Pauline Dubuisson, née à Malo-les-Bains le 11 mars 1927 et décédée le 22 septembre 1963 à Essaouira, tue son amant Félix Bailly à Paris en 1951. Elle devient alors le fait divers des années 1950, celle que l’on appelle « le monstre », celle dont le procès, auquel les gens se rendent comme au cinéma, est bafoué, celle qui inspire (et inspire seulement) La Vérité à Henri-Georges Clouzot. Alors que Pauline voulait « simplement » être une femme libre, qui travaille et non pas une femme qui s’occupe de mari et enfants uniquement, être un médecin.

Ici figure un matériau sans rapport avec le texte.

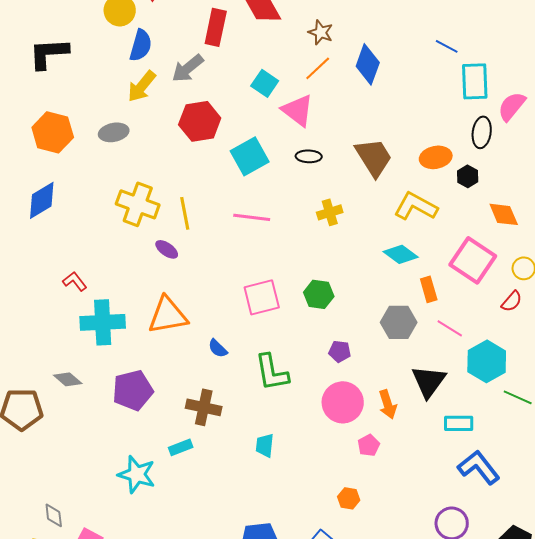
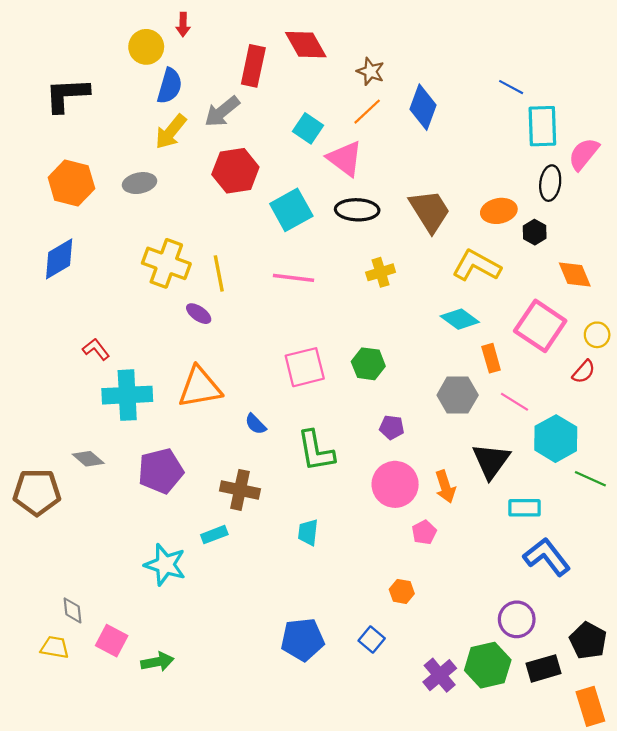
black ellipse: (309, 156) -> (357, 210), size x1.5

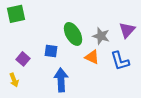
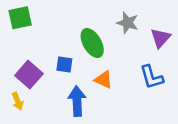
gray star: (101, 36) -> (128, 23), moved
orange triangle: (92, 57) -> (104, 80), moved
purple square: (23, 59) -> (29, 75), size x1.5

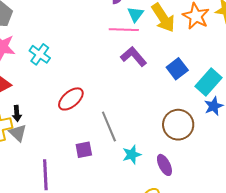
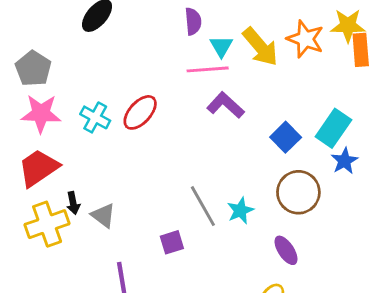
blue square: (177, 69) -> (286, 137), moved
red ellipse: (71, 99) -> (140, 112), moved
gray triangle: (18, 133) -> (103, 216), moved
cyan star: (132, 155) -> (240, 211), moved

En 1953, elle est condamnée à la prison à la perpétuité. Elle est libérée six ans plus tard pour bonne conduite.
C’est bien peu pour résumer l’existence de celle dont Philippe Jaenada s’est fait le nouvel avocat dans son œuvre monumentale. Mais voilà ce que le lecteur lambda peut principalement savoir ou lire sur Pauline Dubuisson avant de sa plonger dans La petite femelle. Pour mieux la connaître, pour mieux la comprendre ou appréhender son cas, sa vie, l’auteur du Chameau Sauvage commence l’analyse à partir de ce que lui dévoile l’arbre généalogique de Pauline et guide le lecteur jusqu’à son décès. Il passe par les années d’occupation pendant lesquelles, bien que très jeune, la jeune femme a été la maîtresse d’allemands. Détaille la relation avec son père ou le bon statut de la famille, son entrée en école de médecine, ses vacillations amoureuses si justifiées.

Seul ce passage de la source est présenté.